Syntax: nocopy ( variable-ref [, variable-ref …] [ modifier[ , modifier… ] ] )

An in or out expression (see description below within modifier) is evaluated at a point in the program before the statement or clause in which it is used.

An array variable whose size is known from the declaration is copied in its entirety. If a subset of an array is to be processed, use a pointer to the starting element of the subset and the element-count-expr to transfer the array subset.

The following are the variables to use with this argument:

variable-ref

Is one of the following:

  • A C/C++ identifier.

  • variable-ref . identifier

    Use the following syntax for the variables in this argument:

    • var : length ( l)

    • var [ 0 : length ]

  • array-slice

    An array expression that denotes one contiguous set of array elements.

modifier

Is one of the following:

  • align (expression)

    where align-expression is a scalar integral expression or an array slice expression.
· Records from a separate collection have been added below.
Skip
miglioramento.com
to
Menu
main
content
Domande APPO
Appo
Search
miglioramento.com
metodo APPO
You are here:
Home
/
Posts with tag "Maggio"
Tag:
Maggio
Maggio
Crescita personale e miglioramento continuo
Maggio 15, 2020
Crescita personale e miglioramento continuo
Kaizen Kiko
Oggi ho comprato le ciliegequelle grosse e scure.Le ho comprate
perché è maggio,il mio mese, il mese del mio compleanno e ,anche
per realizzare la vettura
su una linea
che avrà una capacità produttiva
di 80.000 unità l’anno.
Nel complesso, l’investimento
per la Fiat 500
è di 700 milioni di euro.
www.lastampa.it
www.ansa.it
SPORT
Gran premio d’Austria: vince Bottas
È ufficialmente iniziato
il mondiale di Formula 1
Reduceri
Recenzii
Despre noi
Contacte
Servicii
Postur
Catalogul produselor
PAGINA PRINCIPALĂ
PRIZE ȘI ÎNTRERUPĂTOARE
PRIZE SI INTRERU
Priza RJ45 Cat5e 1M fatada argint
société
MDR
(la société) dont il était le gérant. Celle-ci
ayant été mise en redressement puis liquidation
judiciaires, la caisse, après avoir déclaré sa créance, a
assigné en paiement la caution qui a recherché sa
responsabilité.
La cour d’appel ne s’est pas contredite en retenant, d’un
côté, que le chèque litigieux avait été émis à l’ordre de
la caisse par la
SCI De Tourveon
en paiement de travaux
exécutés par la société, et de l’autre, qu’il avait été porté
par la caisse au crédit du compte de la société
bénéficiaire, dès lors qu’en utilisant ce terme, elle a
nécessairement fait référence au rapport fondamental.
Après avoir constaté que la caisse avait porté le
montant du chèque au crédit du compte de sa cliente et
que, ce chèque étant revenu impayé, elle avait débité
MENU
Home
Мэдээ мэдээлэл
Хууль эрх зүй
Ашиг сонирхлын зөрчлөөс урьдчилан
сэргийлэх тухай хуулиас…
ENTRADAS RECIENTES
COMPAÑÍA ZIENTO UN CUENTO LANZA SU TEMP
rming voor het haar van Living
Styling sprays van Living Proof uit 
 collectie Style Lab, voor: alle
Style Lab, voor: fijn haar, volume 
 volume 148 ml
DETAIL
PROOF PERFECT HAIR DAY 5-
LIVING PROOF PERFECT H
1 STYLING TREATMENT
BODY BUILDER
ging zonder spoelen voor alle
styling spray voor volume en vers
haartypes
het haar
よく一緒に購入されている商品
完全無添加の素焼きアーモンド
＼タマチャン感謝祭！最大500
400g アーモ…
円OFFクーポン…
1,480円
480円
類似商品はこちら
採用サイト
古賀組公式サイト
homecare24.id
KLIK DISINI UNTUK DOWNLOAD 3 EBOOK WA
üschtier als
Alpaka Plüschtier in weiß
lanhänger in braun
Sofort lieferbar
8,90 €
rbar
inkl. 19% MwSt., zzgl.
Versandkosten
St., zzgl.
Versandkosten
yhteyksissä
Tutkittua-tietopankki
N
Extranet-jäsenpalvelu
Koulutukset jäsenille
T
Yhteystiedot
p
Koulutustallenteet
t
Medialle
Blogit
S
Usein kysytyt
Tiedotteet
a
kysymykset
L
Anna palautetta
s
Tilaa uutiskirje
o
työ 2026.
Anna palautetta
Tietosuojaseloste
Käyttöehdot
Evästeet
Use it with:

    • Pointer variables.

      align-expression must be a scalar integral expression. It specifies the minimum alignment for pointer data allocated on the target. The value must be a power of two.

    • Pointer arrays.

      align-expression may be either a scalar integral expression or an array slice expression. The specified value(s) requests the minimum alignment for pointer data allocated on the target. The value(s) must be a power of two.

      align-expression that is an array slice expression specifies a set of alignment values that apply one-to-one with the pointers in the pointer array. The first alignment value applies to the first pointer, the second alignment to the second pointer, and so on.

  • alloc (array-slice)

    where array-slice specifies a set of elements of the array that need allocation. Data specified by the in/out expression is transferred into the corresponding section of the array allocated on the target.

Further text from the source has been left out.